Recreate the listing that follows line for line, without pictures.
[Data excerpts Boundary: Start]
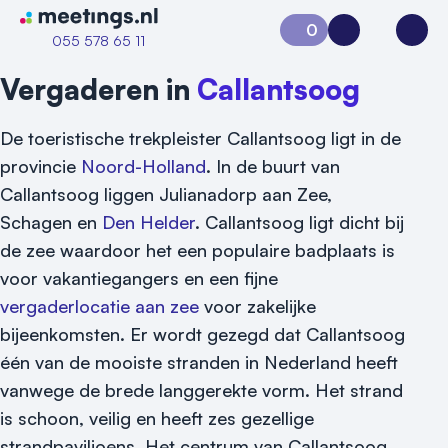
Naar home van Meetings
0
Aanvraag 0
Inloggen
Open
055 578 65 11
Vergaderen in
Callantsoog
De toeristische trekpleister Callantsoog ligt in de
provincie
Noord-Holland
. In de buurt van
Callantsoog liggen Julianadorp aan Zee,
Schagen en
Den Helder
. Callantsoog ligt dicht bij
de zee waardoor het een populaire badplaats is
voor vakantiegangers en een fijne
vergaderlocatie aan zee
voor zakelijke
Vraag locatie aan
bijeenkomsten. Er wordt gezegd dat Callantsoog
Locatiegids
één van de mooiste stranden in Nederland heeft
vanwege de brede langgerekte vorm. Het strand
Meld locatie aan
is schoon, veilig en heeft zes gezellige
Nieuws
strandpaviljoens. Het centrum van Callantsoog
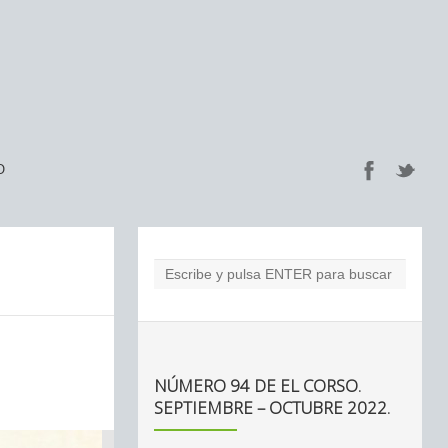
O
NÚMERO 94 DE EL CORSO.
SEPTIEMBRE – OCTUBRE 2022.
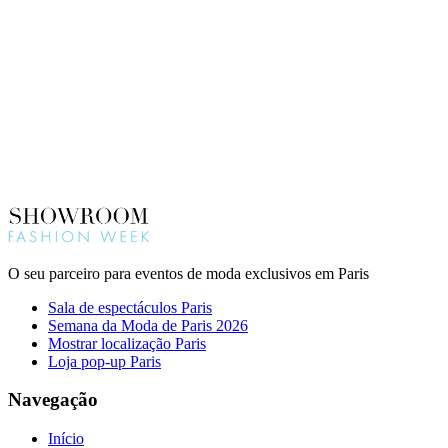
O seu parceiro para eventos de moda exclusivos em Paris
Sala de espectáculos Paris
Semana da Moda de Paris 2026
Mostrar localização Paris
Loja pop-up Paris
Navegação
Início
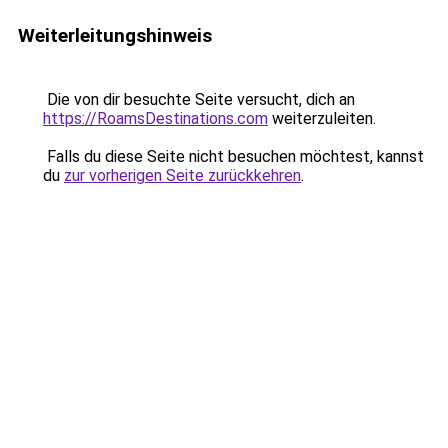
Weiterleitungshinweis
Die von dir besuchte Seite versucht, dich an
https://RoamsDestinations.com
weiterzuleiten.
Falls du diese Seite nicht besuchen möchtest, kannst
du
zur vorherigen Seite zurückkehren
.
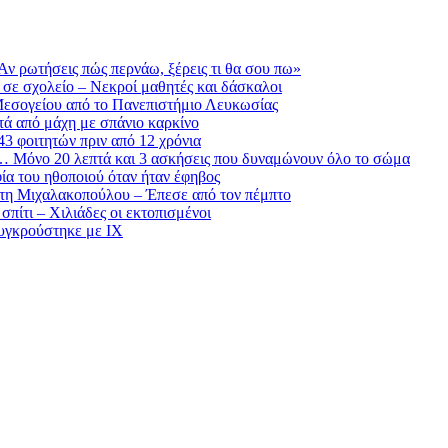
«Αν ρωτήσεις πώς περνάω, ξέρεις τι θα σου πω»
 σε σχολείο – Νεκροί μαθητές και δάσκαλοι
 Μεσογείου από το Πανεπιστήμιο Λευκωσίας
ετά από μάχη με σπάνιο καρκίνο
3 φοιτητών πριν από 12 χρόνια
ς… Μόνο 20 λεπτά και 3 ασκήσεις που δυναμώνουν όλο το σώμα
ία του ηθοποιού όταν ήταν έφηβος
στη Μιχαλακοπούλου – Έπεσε από τον πέμπτο
πίτι – Χιλιάδες οι εκτοπισμένοι
συγκρούστηκε με ΙΧ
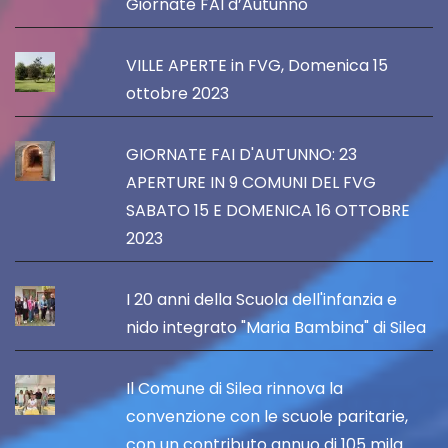
Giornate FAI d’Autunno
VILLE APERTE in FVG, Domenica 15
ottobre 2023
GIORNATE FAI D'AUTUNNO: 23
APERTURE IN 9 COMUNI DEL FVG
SABATO 15 E DOMENICA 16 OTTOBRE
2023
I 20 anni della Scuola dell'infanzia e
nido integrato "Maria Bambina" di Silea
Il Comune di Silea rinnova la
convenzione con le scuole paritarie,
con un contributo annuo di 105 mila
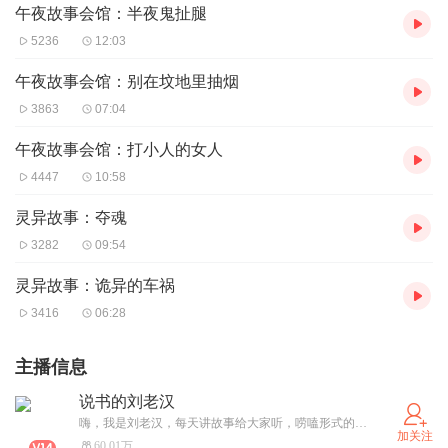
午夜故事会馆：半夜鬼扯腿
5236
12:03
午夜故事会馆：别在坟地里抽烟
3863
07:04
午夜故事会馆：打小人的女人
4447
10:58
灵异故事：夺魂
3282
09:54
灵异故事：诡异的车祸
3416
06:28
主播信息
说书的刘老汉
嗨，我是刘老汉，每天讲故事给大家听，唠嗑形式的，别的咱也不会。总播放量突破6亿！同时隆重跟大家介绍自己写的《东北农村邪乎事》系列！第三部已经上架！第四部正在策划！感谢大家的支持，希望大家投稿。
加关注
60.01万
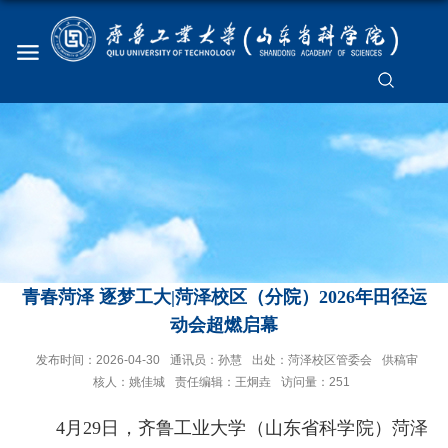
青春菏泽 逐梦工大|菏泽校区（分院）2026年田径运
动会超燃启幕
发布时间：2026-04-30
通讯员：孙慧
出处：菏泽校区管委会
供稿审
核人：姚佳城
责任编辑：王炯垚
访问量：
251
4月29日，齐鲁工业大学（山东省科学院）菏泽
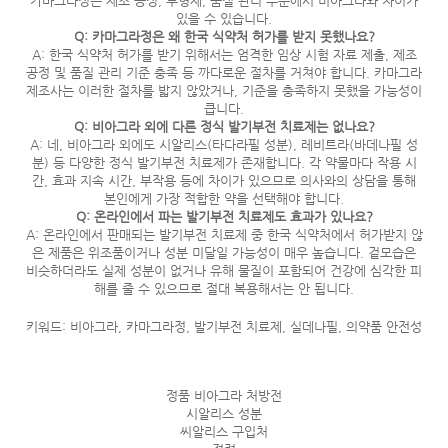
카마그라정은 제조 공정, 부형제, 품질 관리 수준에서 비아그라와 차이가
있을 수 있습니다.
Q: 카마그라정은 왜 한국 식약처 허가를 받지 못했나요?
A: 한국 식약처 허가를 받기 위해서는 엄격한 임상 시험 자료 제출, 제조
공정 및 품질 관리 기준 충족 등 까다로운 절차를 거쳐야 합니다. 카마그라
제조사는 이러한 절차를 밟지 않았거나, 기준을 충족하지 못했을 가능성이
큽니다.
Q: 비아그라 외에 다른 정식 발기부전 치료제는 없나요?
A: 네, 비아그라 외에도 시알리스(타다라필 성분), 레비트라(바데나필 성
분) 등 다양한 정식 발기부전 치료제가 존재합니다. 각 약물마다 작용 시
간, 효과 지속 시간, 부작용 등에 차이가 있으므로 의사와의 상담을 통해
본인에게 가장 적합한 약을 선택해야 합니다.
Q: 온라인에서 파는 발기부전 치료제도 효과가 있나요?
A: 온라인에서 판매되는 발기부전 치료제 중 한국 식약처에서 허가받지 않
은 제품은 위조품이거나 성분 미달일 가능성이 매우 높습니다. 겉모습은
비슷하더라도 실제 성분이 없거나 유해 물질이 포함되어 건강에 심각한 피
해를 줄 수 있으므로 절대 복용해서는 안 됩니다.
키워드: 비아그라, 카마그라정, 발기부전 치료제, 실데나필, 의약품 안전성
정품 비아그라 처방전
시알리스 성분
씨알리스 구입처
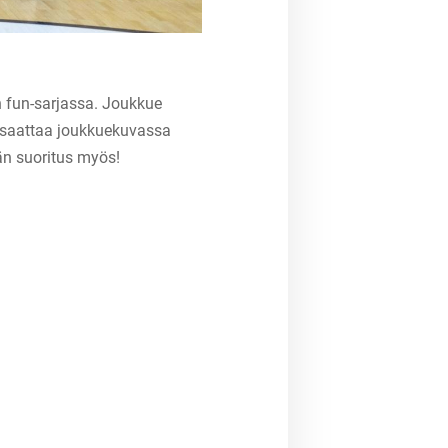
 fun-sarjassa. Joukkue
een saattaa joukkuekuvassa
än suoritus myös!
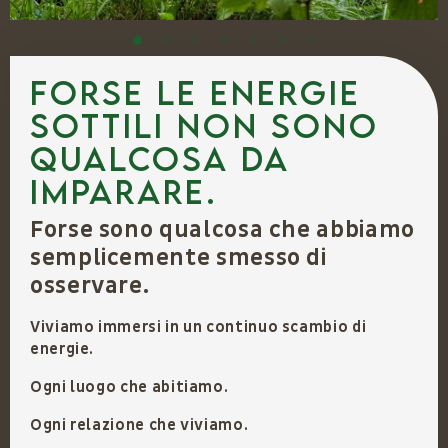
FORSE LE ENERGIE
SOTTILI NON SONO
QUALCOSA DA
IMPARARE.
Forse sono qualcosa che abbiamo
semplicemente smesso di
osservare.
Viviamo immersi in un continuo scambio di
energie.
Ogni luogo che abitiamo.
Ogni relazione che viviamo.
[Data excerpts Boundary: End]
# Completed exercise
Naar home van Meetings
0
Aanvraag 0
Inloggen
Open
055 578 65 11
Vergaderen in
Callantsoog
De toeristische trekpleister Callantsoog ligt in de
provincie
Noord-Holland
. In de buurt van
Callantsoog liggen Julianadorp aan Zee,
Schagen en
Den Helder
. Callantsoog ligt dicht bij
de zee waardoor het een populaire badplaats is
voor vakantiegangers en een fijne
vergaderlocatie aan zee
voor zakelijke
Vraag locatie aan
bijeenkomsten. Er wordt gezegd dat Callantsoog
Locatiegids
één van de mooiste stranden in Nederland heeft
vanwege de brede langgerekte vorm. Het strand
Meld locatie aan
is schoon, veilig en heeft zes gezellige
Nieuws
strandpaviljoens. Het centrum van Callantsoog
O
NÚMERO 94 DE EL CORSO.
SEPTIEMBRE – OCTUBRE 2022.
O seu parceiro para eventos de moda exclusivos em Paris
Sala de espectáculos Paris
Semana da Moda de Paris 2026
Mostrar localização Paris
Loja pop-up Paris
Navegação
Início
Weiterleitungshinweis
Die von dir besuchte Seite versucht, dich an
https://RoamsDestinations.com
weiterzuleiten.
Falls du diese Seite nicht besuchen möchtest, kannst
du
zur vorherigen Seite zurückkehren
.
«Αν ρωτήσεις πώς περνάω, ξέρεις τι θα σου πω»
 σε σχολείο – Νεκροί μαθητές και δάσκαλοι
 Μεσογείου από το Πανεπιστήμιο Λευκωσίας
ετά από μάχη με σπάνιο καρκίνο
3 φοιτητών πριν από 12 χρόνια
ς… Μόνο 20 λεπτά και 3 ασκήσεις που δυναμώνουν όλο το σώμα
ία του ηθοποιού όταν ήταν έφηβος
στη Μιχαλακοπούλου – Έπεσε από τον πέμπτο
πίτι – Χιλιάδες οι εκτοπισμένοι
συγκρούστηκε με ΙΧ
Giornate FAI d’Autunno
VILLE APERTE in FVG, Domenica 15
ottobre 2023
GIORNATE FAI D'AUTUNNO: 23
APERTURE IN 9 COMUNI DEL FVG
SABATO 15 E DOMENICA 16 OTTOBRE
2023
I 20 anni della Scuola dell'infanzia e
nido integrato "Maria Bambina" di Silea
Il Comune di Silea rinnova la
convenzione con le scuole paritarie,
con un contributo annuo di 105 mila
午夜故事会馆：半夜鬼扯腿
5236
12:03
午夜故事会馆：别在坟地里抽烟
3863
07:04
午夜故事会馆：打小人的女人
4447
10:58
灵异故事：夺魂
3282
09:54
灵异故事：诡异的车祸
3416
06:28
主播信息
说书的刘老汉
嗨，我是刘老汉，每天讲故事给大家听，唠嗑形式的，别的咱也不会。总播放量突破6亿！同时隆重跟大家介绍自己写的《东北农村邪乎事》系列！第三部已经上架！第四部正在策划！感谢大家的支持，希望大家投稿。
加关注
60.01万
青春菏泽 逐梦工大|菏泽校区（分院）2026年田径运
动会超燃启幕
发布时间：2026-04-30
通讯员：孙慧
出处：菏泽校区管委会
供稿审
核人：姚佳城
责任编辑：王炯垚
访问量：
251
4月29日，齐鲁工业大学（山东省科学院）菏泽
카마그라정은 제조 공정, 부형제, 품질 관리 수준에서 비아그라와 차이가
있을 수 있습니다.
Q: 카마그라정은 왜 한국 식약처 허가를 받지 못했나요?
A: 한국 식약처 허가를 받기 위해서는 엄격한 임상 시험 자료 제출, 제조
공정 및 품질 관리 기준 충족 등 까다로운 절차를 거쳐야 합니다. 카마그라
제조사는 이러한 절차를 밟지 않았거나, 기준을 충족하지 못했을 가능성이
큽니다.
Q: 비아그라 외에 다른 정식 발기부전 치료제는 없나요?
A: 네, 비아그라 외에도 시알리스(타다라필 성분), 레비트라(바데나필 성
분) 등 다양한 정식 발기부전 치료제가 존재합니다. 각 약물마다 작용 시
간, 효과 지속 시간, 부작용 등에 차이가 있으므로 의사와의 상담을 통해
본인에게 가장 적합한 약을 선택해야 합니다.
Q: 온라인에서 파는 발기부전 치료제도 효과가 있나요?
A: 온라인에서 판매되는 발기부전 치료제 중 한국 식약처에서 허가받지 않
은 제품은 위조품이거나 성분 미달일 가능성이 매우 높습니다. 겉모습은
비슷하더라도 실제 성분이 없거나 유해 물질이 포함되어 건강에 심각한 피
해를 줄 수 있으므로 절대 복용해서는 안 됩니다.
키워드: 비아그라, 카마그라정, 발기부전 치료제, 실데나필, 의약품 안전성
정품 비아그라 처방전
시알리스 성분
씨알리스 구입처
 fun-sarjassa. Joukkue
een saattaa joukkuekuvassa
än suoritus myös!
FORSE LE ENERGIE
SOTTILI NON SONO
QUALCOSA DA
IMPARARE.
Forse sono qualcosa che abbiamo
semplicemente smesso di
osservare.
Viviamo immersi in un continuo scambio di
energie.
Ogni luogo che abitiamo.
Ogni relazione che viviamo.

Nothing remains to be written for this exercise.